- **Problem requirements**
Set down, word for word, the line with "Umweltstandards." and the lines after it through the final line of the data below, without pictures.
======== Records for this exercise
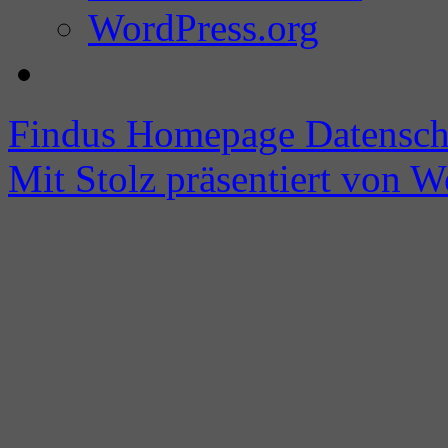
WordPress.org
Findus Homepage
Datensch
Mit Stolz präsentiert von W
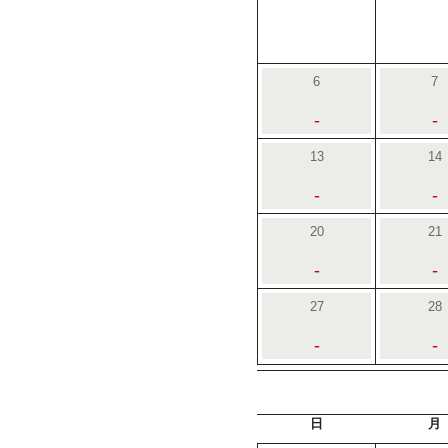
6
7
-
-
13
14
-
-
20
21
-
-
27
28
-
-
日
月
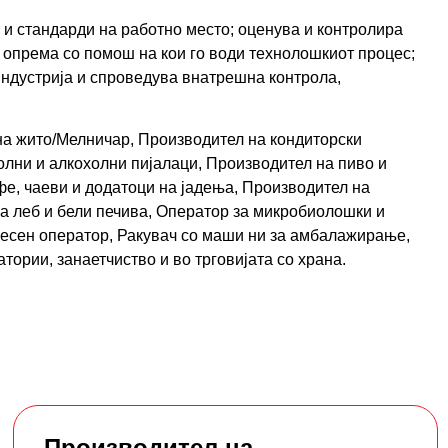
 и стандарди на работно место; оценува и контролира
 опрема со помош на кои го води технолошкиот процес;
ндустрија и спроведува внатрешна контрола,
на жито/Мелничар, Производител на кондиторски
олни и алкохолни пијалаци, Производител на пиво и
фе, чаеви и додатоци на јадења, Производител на
а леб и бели печива, Оператор за микробиолошки и
цесен оператор, Ракувач со маши ни за амбалажирање,
тории, занаетчиство и во трговијата со храна.
Производител на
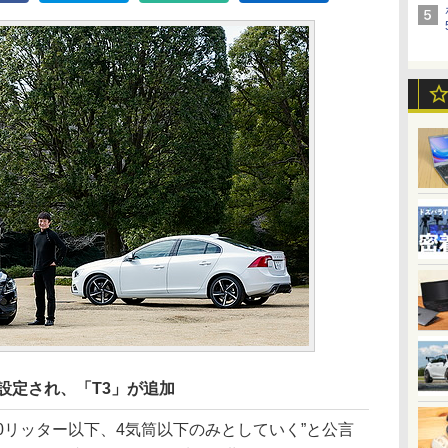
が設定され、「T3」が追加
0リッター以下、4気筒以下のみとしていく”と公言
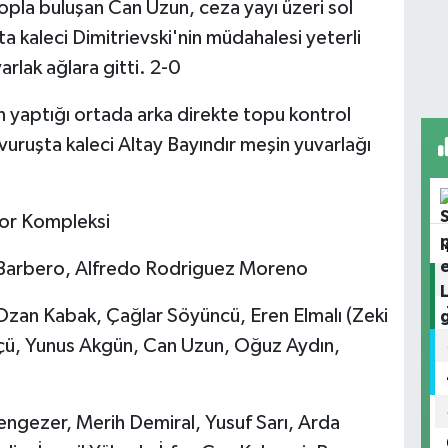
opla buluşan Can Uzun, ceza yayı üzeri sol
 kaleci Dimitrievski'nin müdahalesi yeterli
rlak ağlara gitti. 2-0
 yaptığı ortada arka direkte topu kontrol
vuruşta kaleci Altay Bayındır meşin yuvarlağı
or Kompleksi
 Barbero, Alfredo Rodriguez Moreno
 Ozan Kabak, Çağlar Söyüncü, Eren Elmalı (Zeki
kçü, Yunus Akgün, Can Uzun, Oğuz Aydın,
gezer, Merih Demiral, Yusuf Sarı, Arda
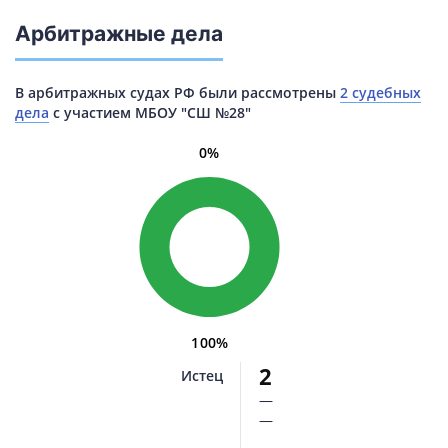
Арбитражные дела
В арбитражных судах РФ были рассмотрены
2 судебных
дела
с участием МБОУ "СШ №28"
0%
100%
2
Истец
—
—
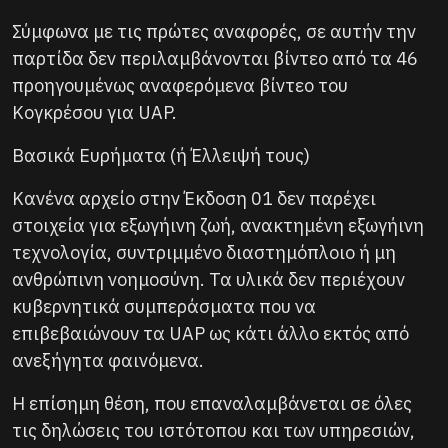
Σύμφωνα με τις πρώτες αναφορές, σε αυτήν την
παρτίδα δεν περιλαμβάνονται βίντεο από τα 46
προηγουμένως αναφερόμενα βίντεο του
Κογκρέσου για UAP.
Βασικά Ευρήματα (ή Έλλειψή τους)
Κανένα αρχείο στην Έκδοση 01 δεν παρέχει
στοιχεία για εξωγήινη ζωή, ανακτημένη εξωγήινη
τεχνολογία, συντριμμένο διαστημόπλοιο ή μη
ανθρώπινη νοημοσύνη. Τα υλικά δεν περιέχουν
κυβερνητικά συμπεράσματα που να
επιβεβαιώνουν τα UAP ως κάτι άλλο εκτός από
ανεξήγητα φαινόμενα.
Η επίσημη θέση, που επαναλαμβάνεται σε όλες
τις δηλώσεις του ιστότοπου και των υπηρεσιών,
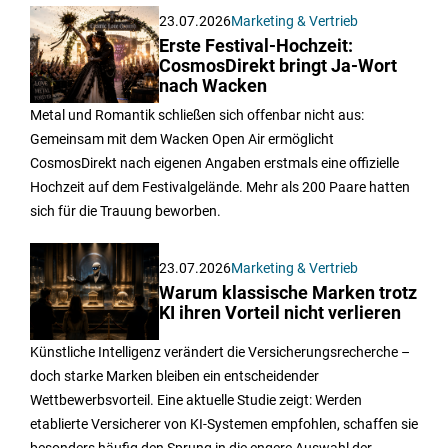
23.07.2026
Marketing & Vertrieb
Erste Festival-Hochzeit:
CosmosDirekt bringt Ja-Wort
nach Wacken
Metal und Romantik schließen sich offenbar nicht aus:
Gemeinsam mit dem Wacken Open Air ermöglicht
CosmosDirekt nach eigenen Angaben erstmals eine offizielle
Hochzeit auf dem Festivalgelände. Mehr als 200 Paare hatten
sich für die Trauung beworben.
23.07.2026
Marketing & Vertrieb
Warum klassische Marken trotz
KI ihren Vorteil nicht verlieren
Künstliche Intelligenz verändert die Versicherungsrecherche –
doch starke Marken bleiben ein entscheidender
Wettbewerbsvorteil. Eine aktuelle Studie zeigt: Werden
etablierte Versicherer von KI-Systemen empfohlen, schaffen sie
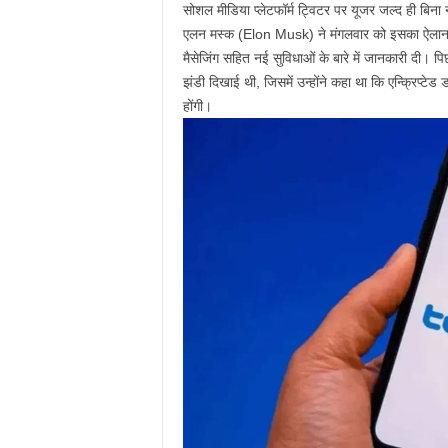
सोशल मीडिया प्लेटफॉर्म ट्विटर पर यूजर जल्द ही बिना
एलन मस्क (Elon Musk) ने मंगलवार को इसका ऐलान कि
मैसेजिंग सहित नई सुविधाओं के बारे में जानकारी दी। 
झंडी दिखाई थी, जिसमें उन्होंने कहा था कि एन्क्रिप्टेड
होंगी।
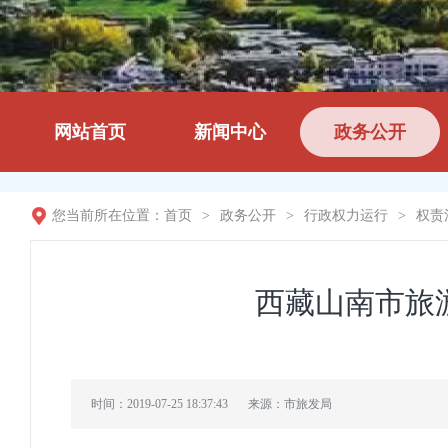
网站首页
新闻中心
政务公开
您当前所在位置：
首页
>
政务公开
>
行政权力运行
>
权责
西藏山南市旅
时间：2019-07-25 18:37:43
来源：市旅发局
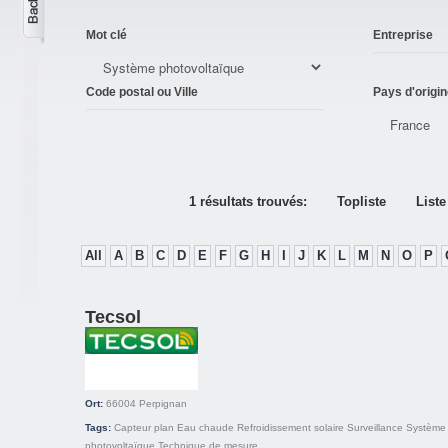
Mot clé
Entreprise
Code postal ou Ville
Pays d'origin
1 résultats trouvés:
Topliste
Liste
All
A
B
C
D
E
F
G
H
I
J
K
L
M
N
O
P
Tecsol
Ort:
66004
Perpignan
Tags:
Capteur plan
Eau chaude
Refroidissement solaire
Surveillance
Système
photovoltaïque
Technique de mesure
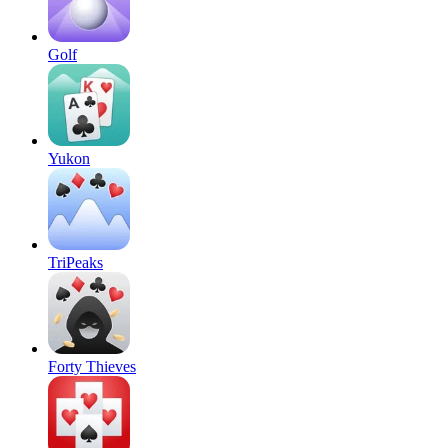
Golf
Yukon
TriPeaks
Forty Thieves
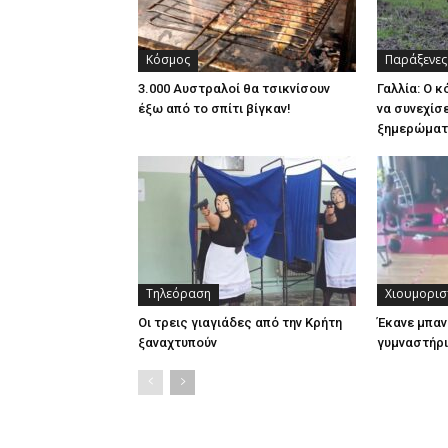
Κόσμος
Παράξενες
3.000 Αυστραλοί θα τσικνίσουν
Γαλλία: Ο 
έξω από το σπίτι βίγκαν!
να συνεχίσε
ξημερώμα
Τηλεόραση
Χιουμορισ
Οι τρεις γιαγιάδες από την Κρήτη
Έκανε μπαν
ξαναχτυπούν
γυμναστήρι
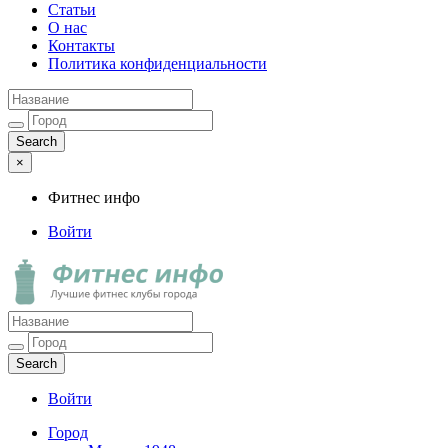
Статьи
О нас
Контакты
Политика конфиденциальности
×
Фитнес инфо
Войти
Фитнес инфо
Лучшие фитнес клубы города
Войти
Город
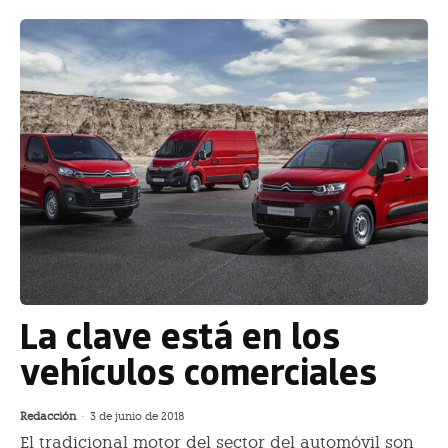
La clave está en los
vehículos comerciales
Redacción
-
3 de junio de 2018
El tradicional motor del sector del automóvil son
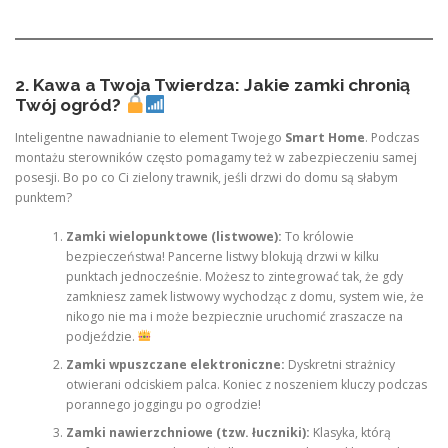
2. Kawa a Twoja Twierdza: Jakie zamki chronią
Twój ogród?
Inteligentne nawadnianie to element Twojego
Smart Home
. Podczas
montażu sterowników często pomagamy też w zabezpieczeniu samej
posesji. Bo po co Ci zielony trawnik, jeśli drzwi do domu są słabym
punktem?
Zamki wielopunktowe (listwowe):
To królowie
bezpieczeństwa! Pancerne listwy blokują drzwi w kilku
punktach jednocześnie. Możesz to zintegrować tak, że gdy
zamkniesz zamek listwowy wychodząc z domu, system wie, że
nikogo nie ma i może bezpiecznie uruchomić zraszacze na
podjeździe.
Zamki wpuszczane elektroniczne:
Dyskretni strażnicy
otwierani odciskiem palca. Koniec z noszeniem kluczy podczas
porannego joggingu po ogrodzie!
Zamki nawierzchniowe (tzw. łuczniki):
Klasyka, którą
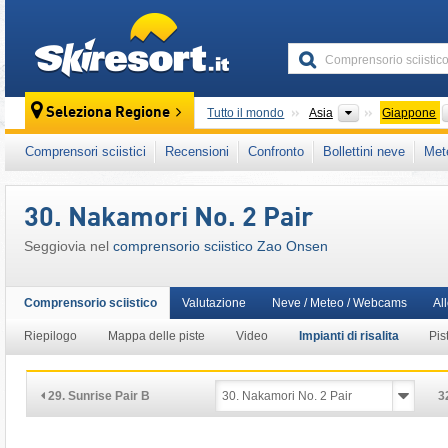
skiresort
Continenti
Seleziona Regione
Tutto il mondo
Asia
Giappone
Questo comprensorio sciistico è presente an
Comprensori sciistici
Recensioni
Confronto
Bollettini neve
Met
30. Nakamori No. 2 Pair
Seggiovia nel
comprensorio sciistico Zao Onsen
Comprensorio sciistico
Valutazione
Neve / Meteo / Webcams
Al
Riepilogo
Mappa delle piste
Video
Impianti di risalita
Pis
29. Sunrise Pair B
3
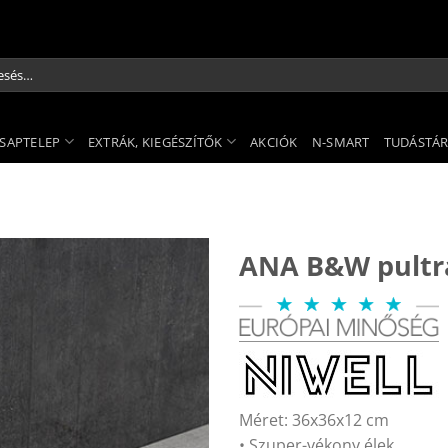
és
kezőre:
SAPTELEP
EXTRÁK, KIEGÉSZÍTŐK
AKCIÓK
N-SMART
TUDÁSTÁ
ANA B&W pultr
Méret: 36x36x12 cm
• Szuper-vékony élek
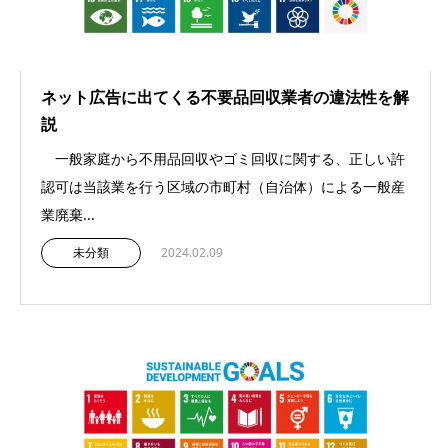
ネット広告に出てくる不要品回収業者の違法性を解
説
一般家庭から不用品回収やゴミ回収に関する、正しい許
認可は当該業を行う区域の市町村（自治体）による一般産
業廃棄...
未分類
2024.02.09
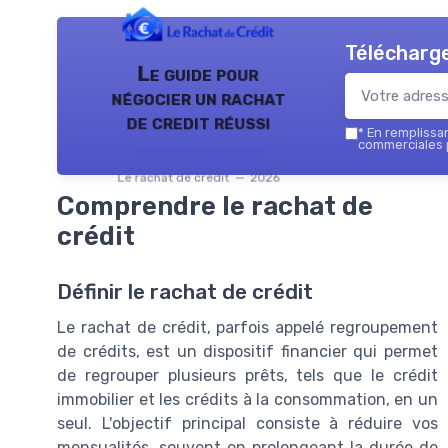
Télécharge
Le guide pour
négocier un rachat
de credit réussi
*
En remplissant
commerciales p
Le rachat de credit — 2026
Comprendre le rachat de
crédit
Définir le rachat de crédit
Le rachat de crédit, parfois appelé regroupement
de crédits, est un dispositif financier qui permet
de regrouper plusieurs prêts, tels que le crédit
immobilier et les crédits à la consommation, en un
seul. L'objectif principal consiste à réduire vos
mensualités, souvent en prolongeant la durée de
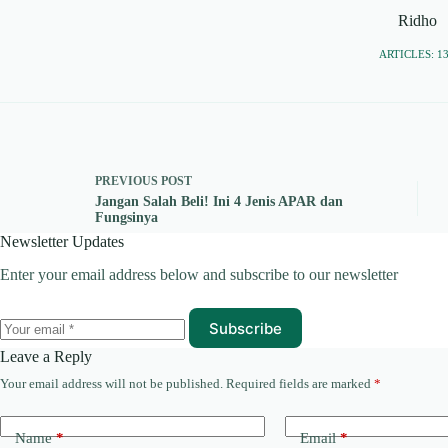
Ridho
ARTICLES: 1
PREVIOUS
POST
Jangan Salah Beli! Ini 4 Jenis APAR dan
Fungsinya
Newsletter Updates
Enter your email address below and subscribe to our newsletter
Subscribe
Leave a Reply
Your email address will not be published.
Required fields are marked
*
Name
*
Email
*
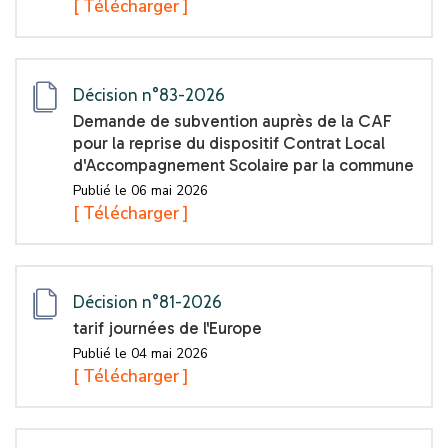
[ Télécharger ]
Décision n°83-2026
Demande de subvention auprès de la CAF
pour la reprise du dispositif Contrat Local
d'Accompagnement Scolaire par la commune
Publié le 06 mai 2026
[ Télécharger ]
Décision n°81-2026
tarif journées de l'Europe
Publié le 04 mai 2026
[ Télécharger ]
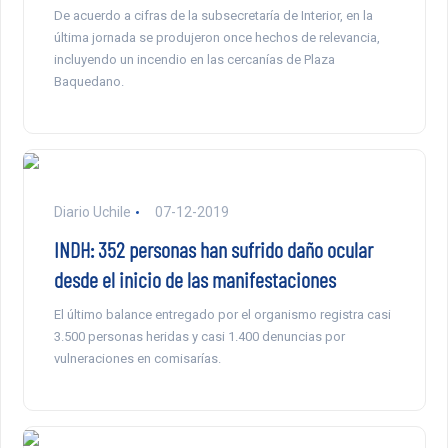
De acuerdo a cifras de la subsecretaría de Interior, en la
última jornada se produjeron once hechos de relevancia,
incluyendo un incendio en las cercanías de Plaza
Baquedano.
Diario Uchile
07-12-2019
INDH: 352 personas han sufrido daño ocular
desde el inicio de las manifestaciones
El último balance entregado por el organismo registra casi
3.500 personas heridas y casi 1.400 denuncias por
vulneraciones en comisarías.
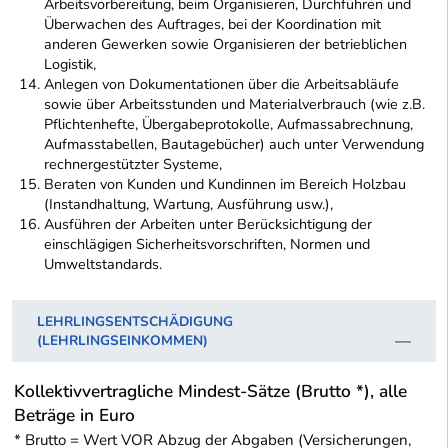
Arbeitsvorbereitung, beim Organisieren, Durchführen und
Überwachen des Auftrages, bei der Koordination mit
anderen Gewerken sowie Organisieren der betrieblichen
Logistik,
Anlegen von Dokumentationen über die Arbeitsabläufe
sowie über Arbeitsstunden und Materialverbrauch (wie z.B.
Pflichtenhefte, Übergabeprotokolle, Aufmassabrechnung,
Aufmasstabellen, Bautagebücher) auch unter Verwendung
rechnergestützter Systeme,
Beraten von Kunden und Kundinnen im Bereich Holzbau
(Instandhaltung, Wartung, Ausführung usw.),
Ausführen der Arbeiten unter Berücksichtigung der
einschlägigen Sicherheitsvorschriften, Normen und
Umweltstandards.
LEHRLINGSENTSCHÄDIGUNG
(LEHRLINGSEINKOMMEN)
Kollektivvertragliche Mindest-Sätze (Brutto *), alle
Beträge in Euro
* Brutto = Wert VOR Abzug der Abgaben (Versicherungen,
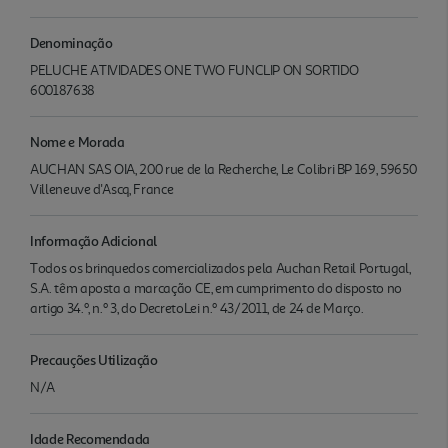
Denominação
PELUCHE ATIVIDADES ONE TWO FUNCLIP ON SORTIDO
600187638
Nome e Morada
AUCHAN SAS OIA, 200 rue de la Recherche, Le Colibri BP 169, 59650
Villeneuve d'Ascq, France
Informação Adicional
Todos os brinquedos comercializados pela Auchan Retail Portugal,
S.A. têm aposta a marcação CE, em cumprimento do disposto no
artigo 34.º, n.º 3, do DecretoLei n.º 43/2011, de 24 de Março.
Precauções Utilização
N/A
Idade Recomendada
================
- **Answer for the task**
Umweltstandards.
LEHRLINGSENTSCHÄDIGUNG
(LEHRLINGSEINKOMMEN)
Kollektivvertragliche Mindest-Sätze (Brutto *), alle
Beträge in Euro
* Brutto = Wert VOR Abzug der Abgaben (Versicherungen,
Denominação
PELUCHE ATIVIDADES ONE TWO FUNCLIP ON SORTIDO
600187638
Nome e Morada
AUCHAN SAS OIA, 200 rue de la Recherche, Le Colibri BP 169, 59650
Villeneuve d'Ascq, France
Informação Adicional
Todos os brinquedos comercializados pela Auchan Retail Portugal,
S.A. têm aposta a marcação CE, em cumprimento do disposto no
artigo 34.º, n.º 3, do DecretoLei n.º 43/2011, de 24 de Março.
Precauções Utilização
N/A
Idade Recomendada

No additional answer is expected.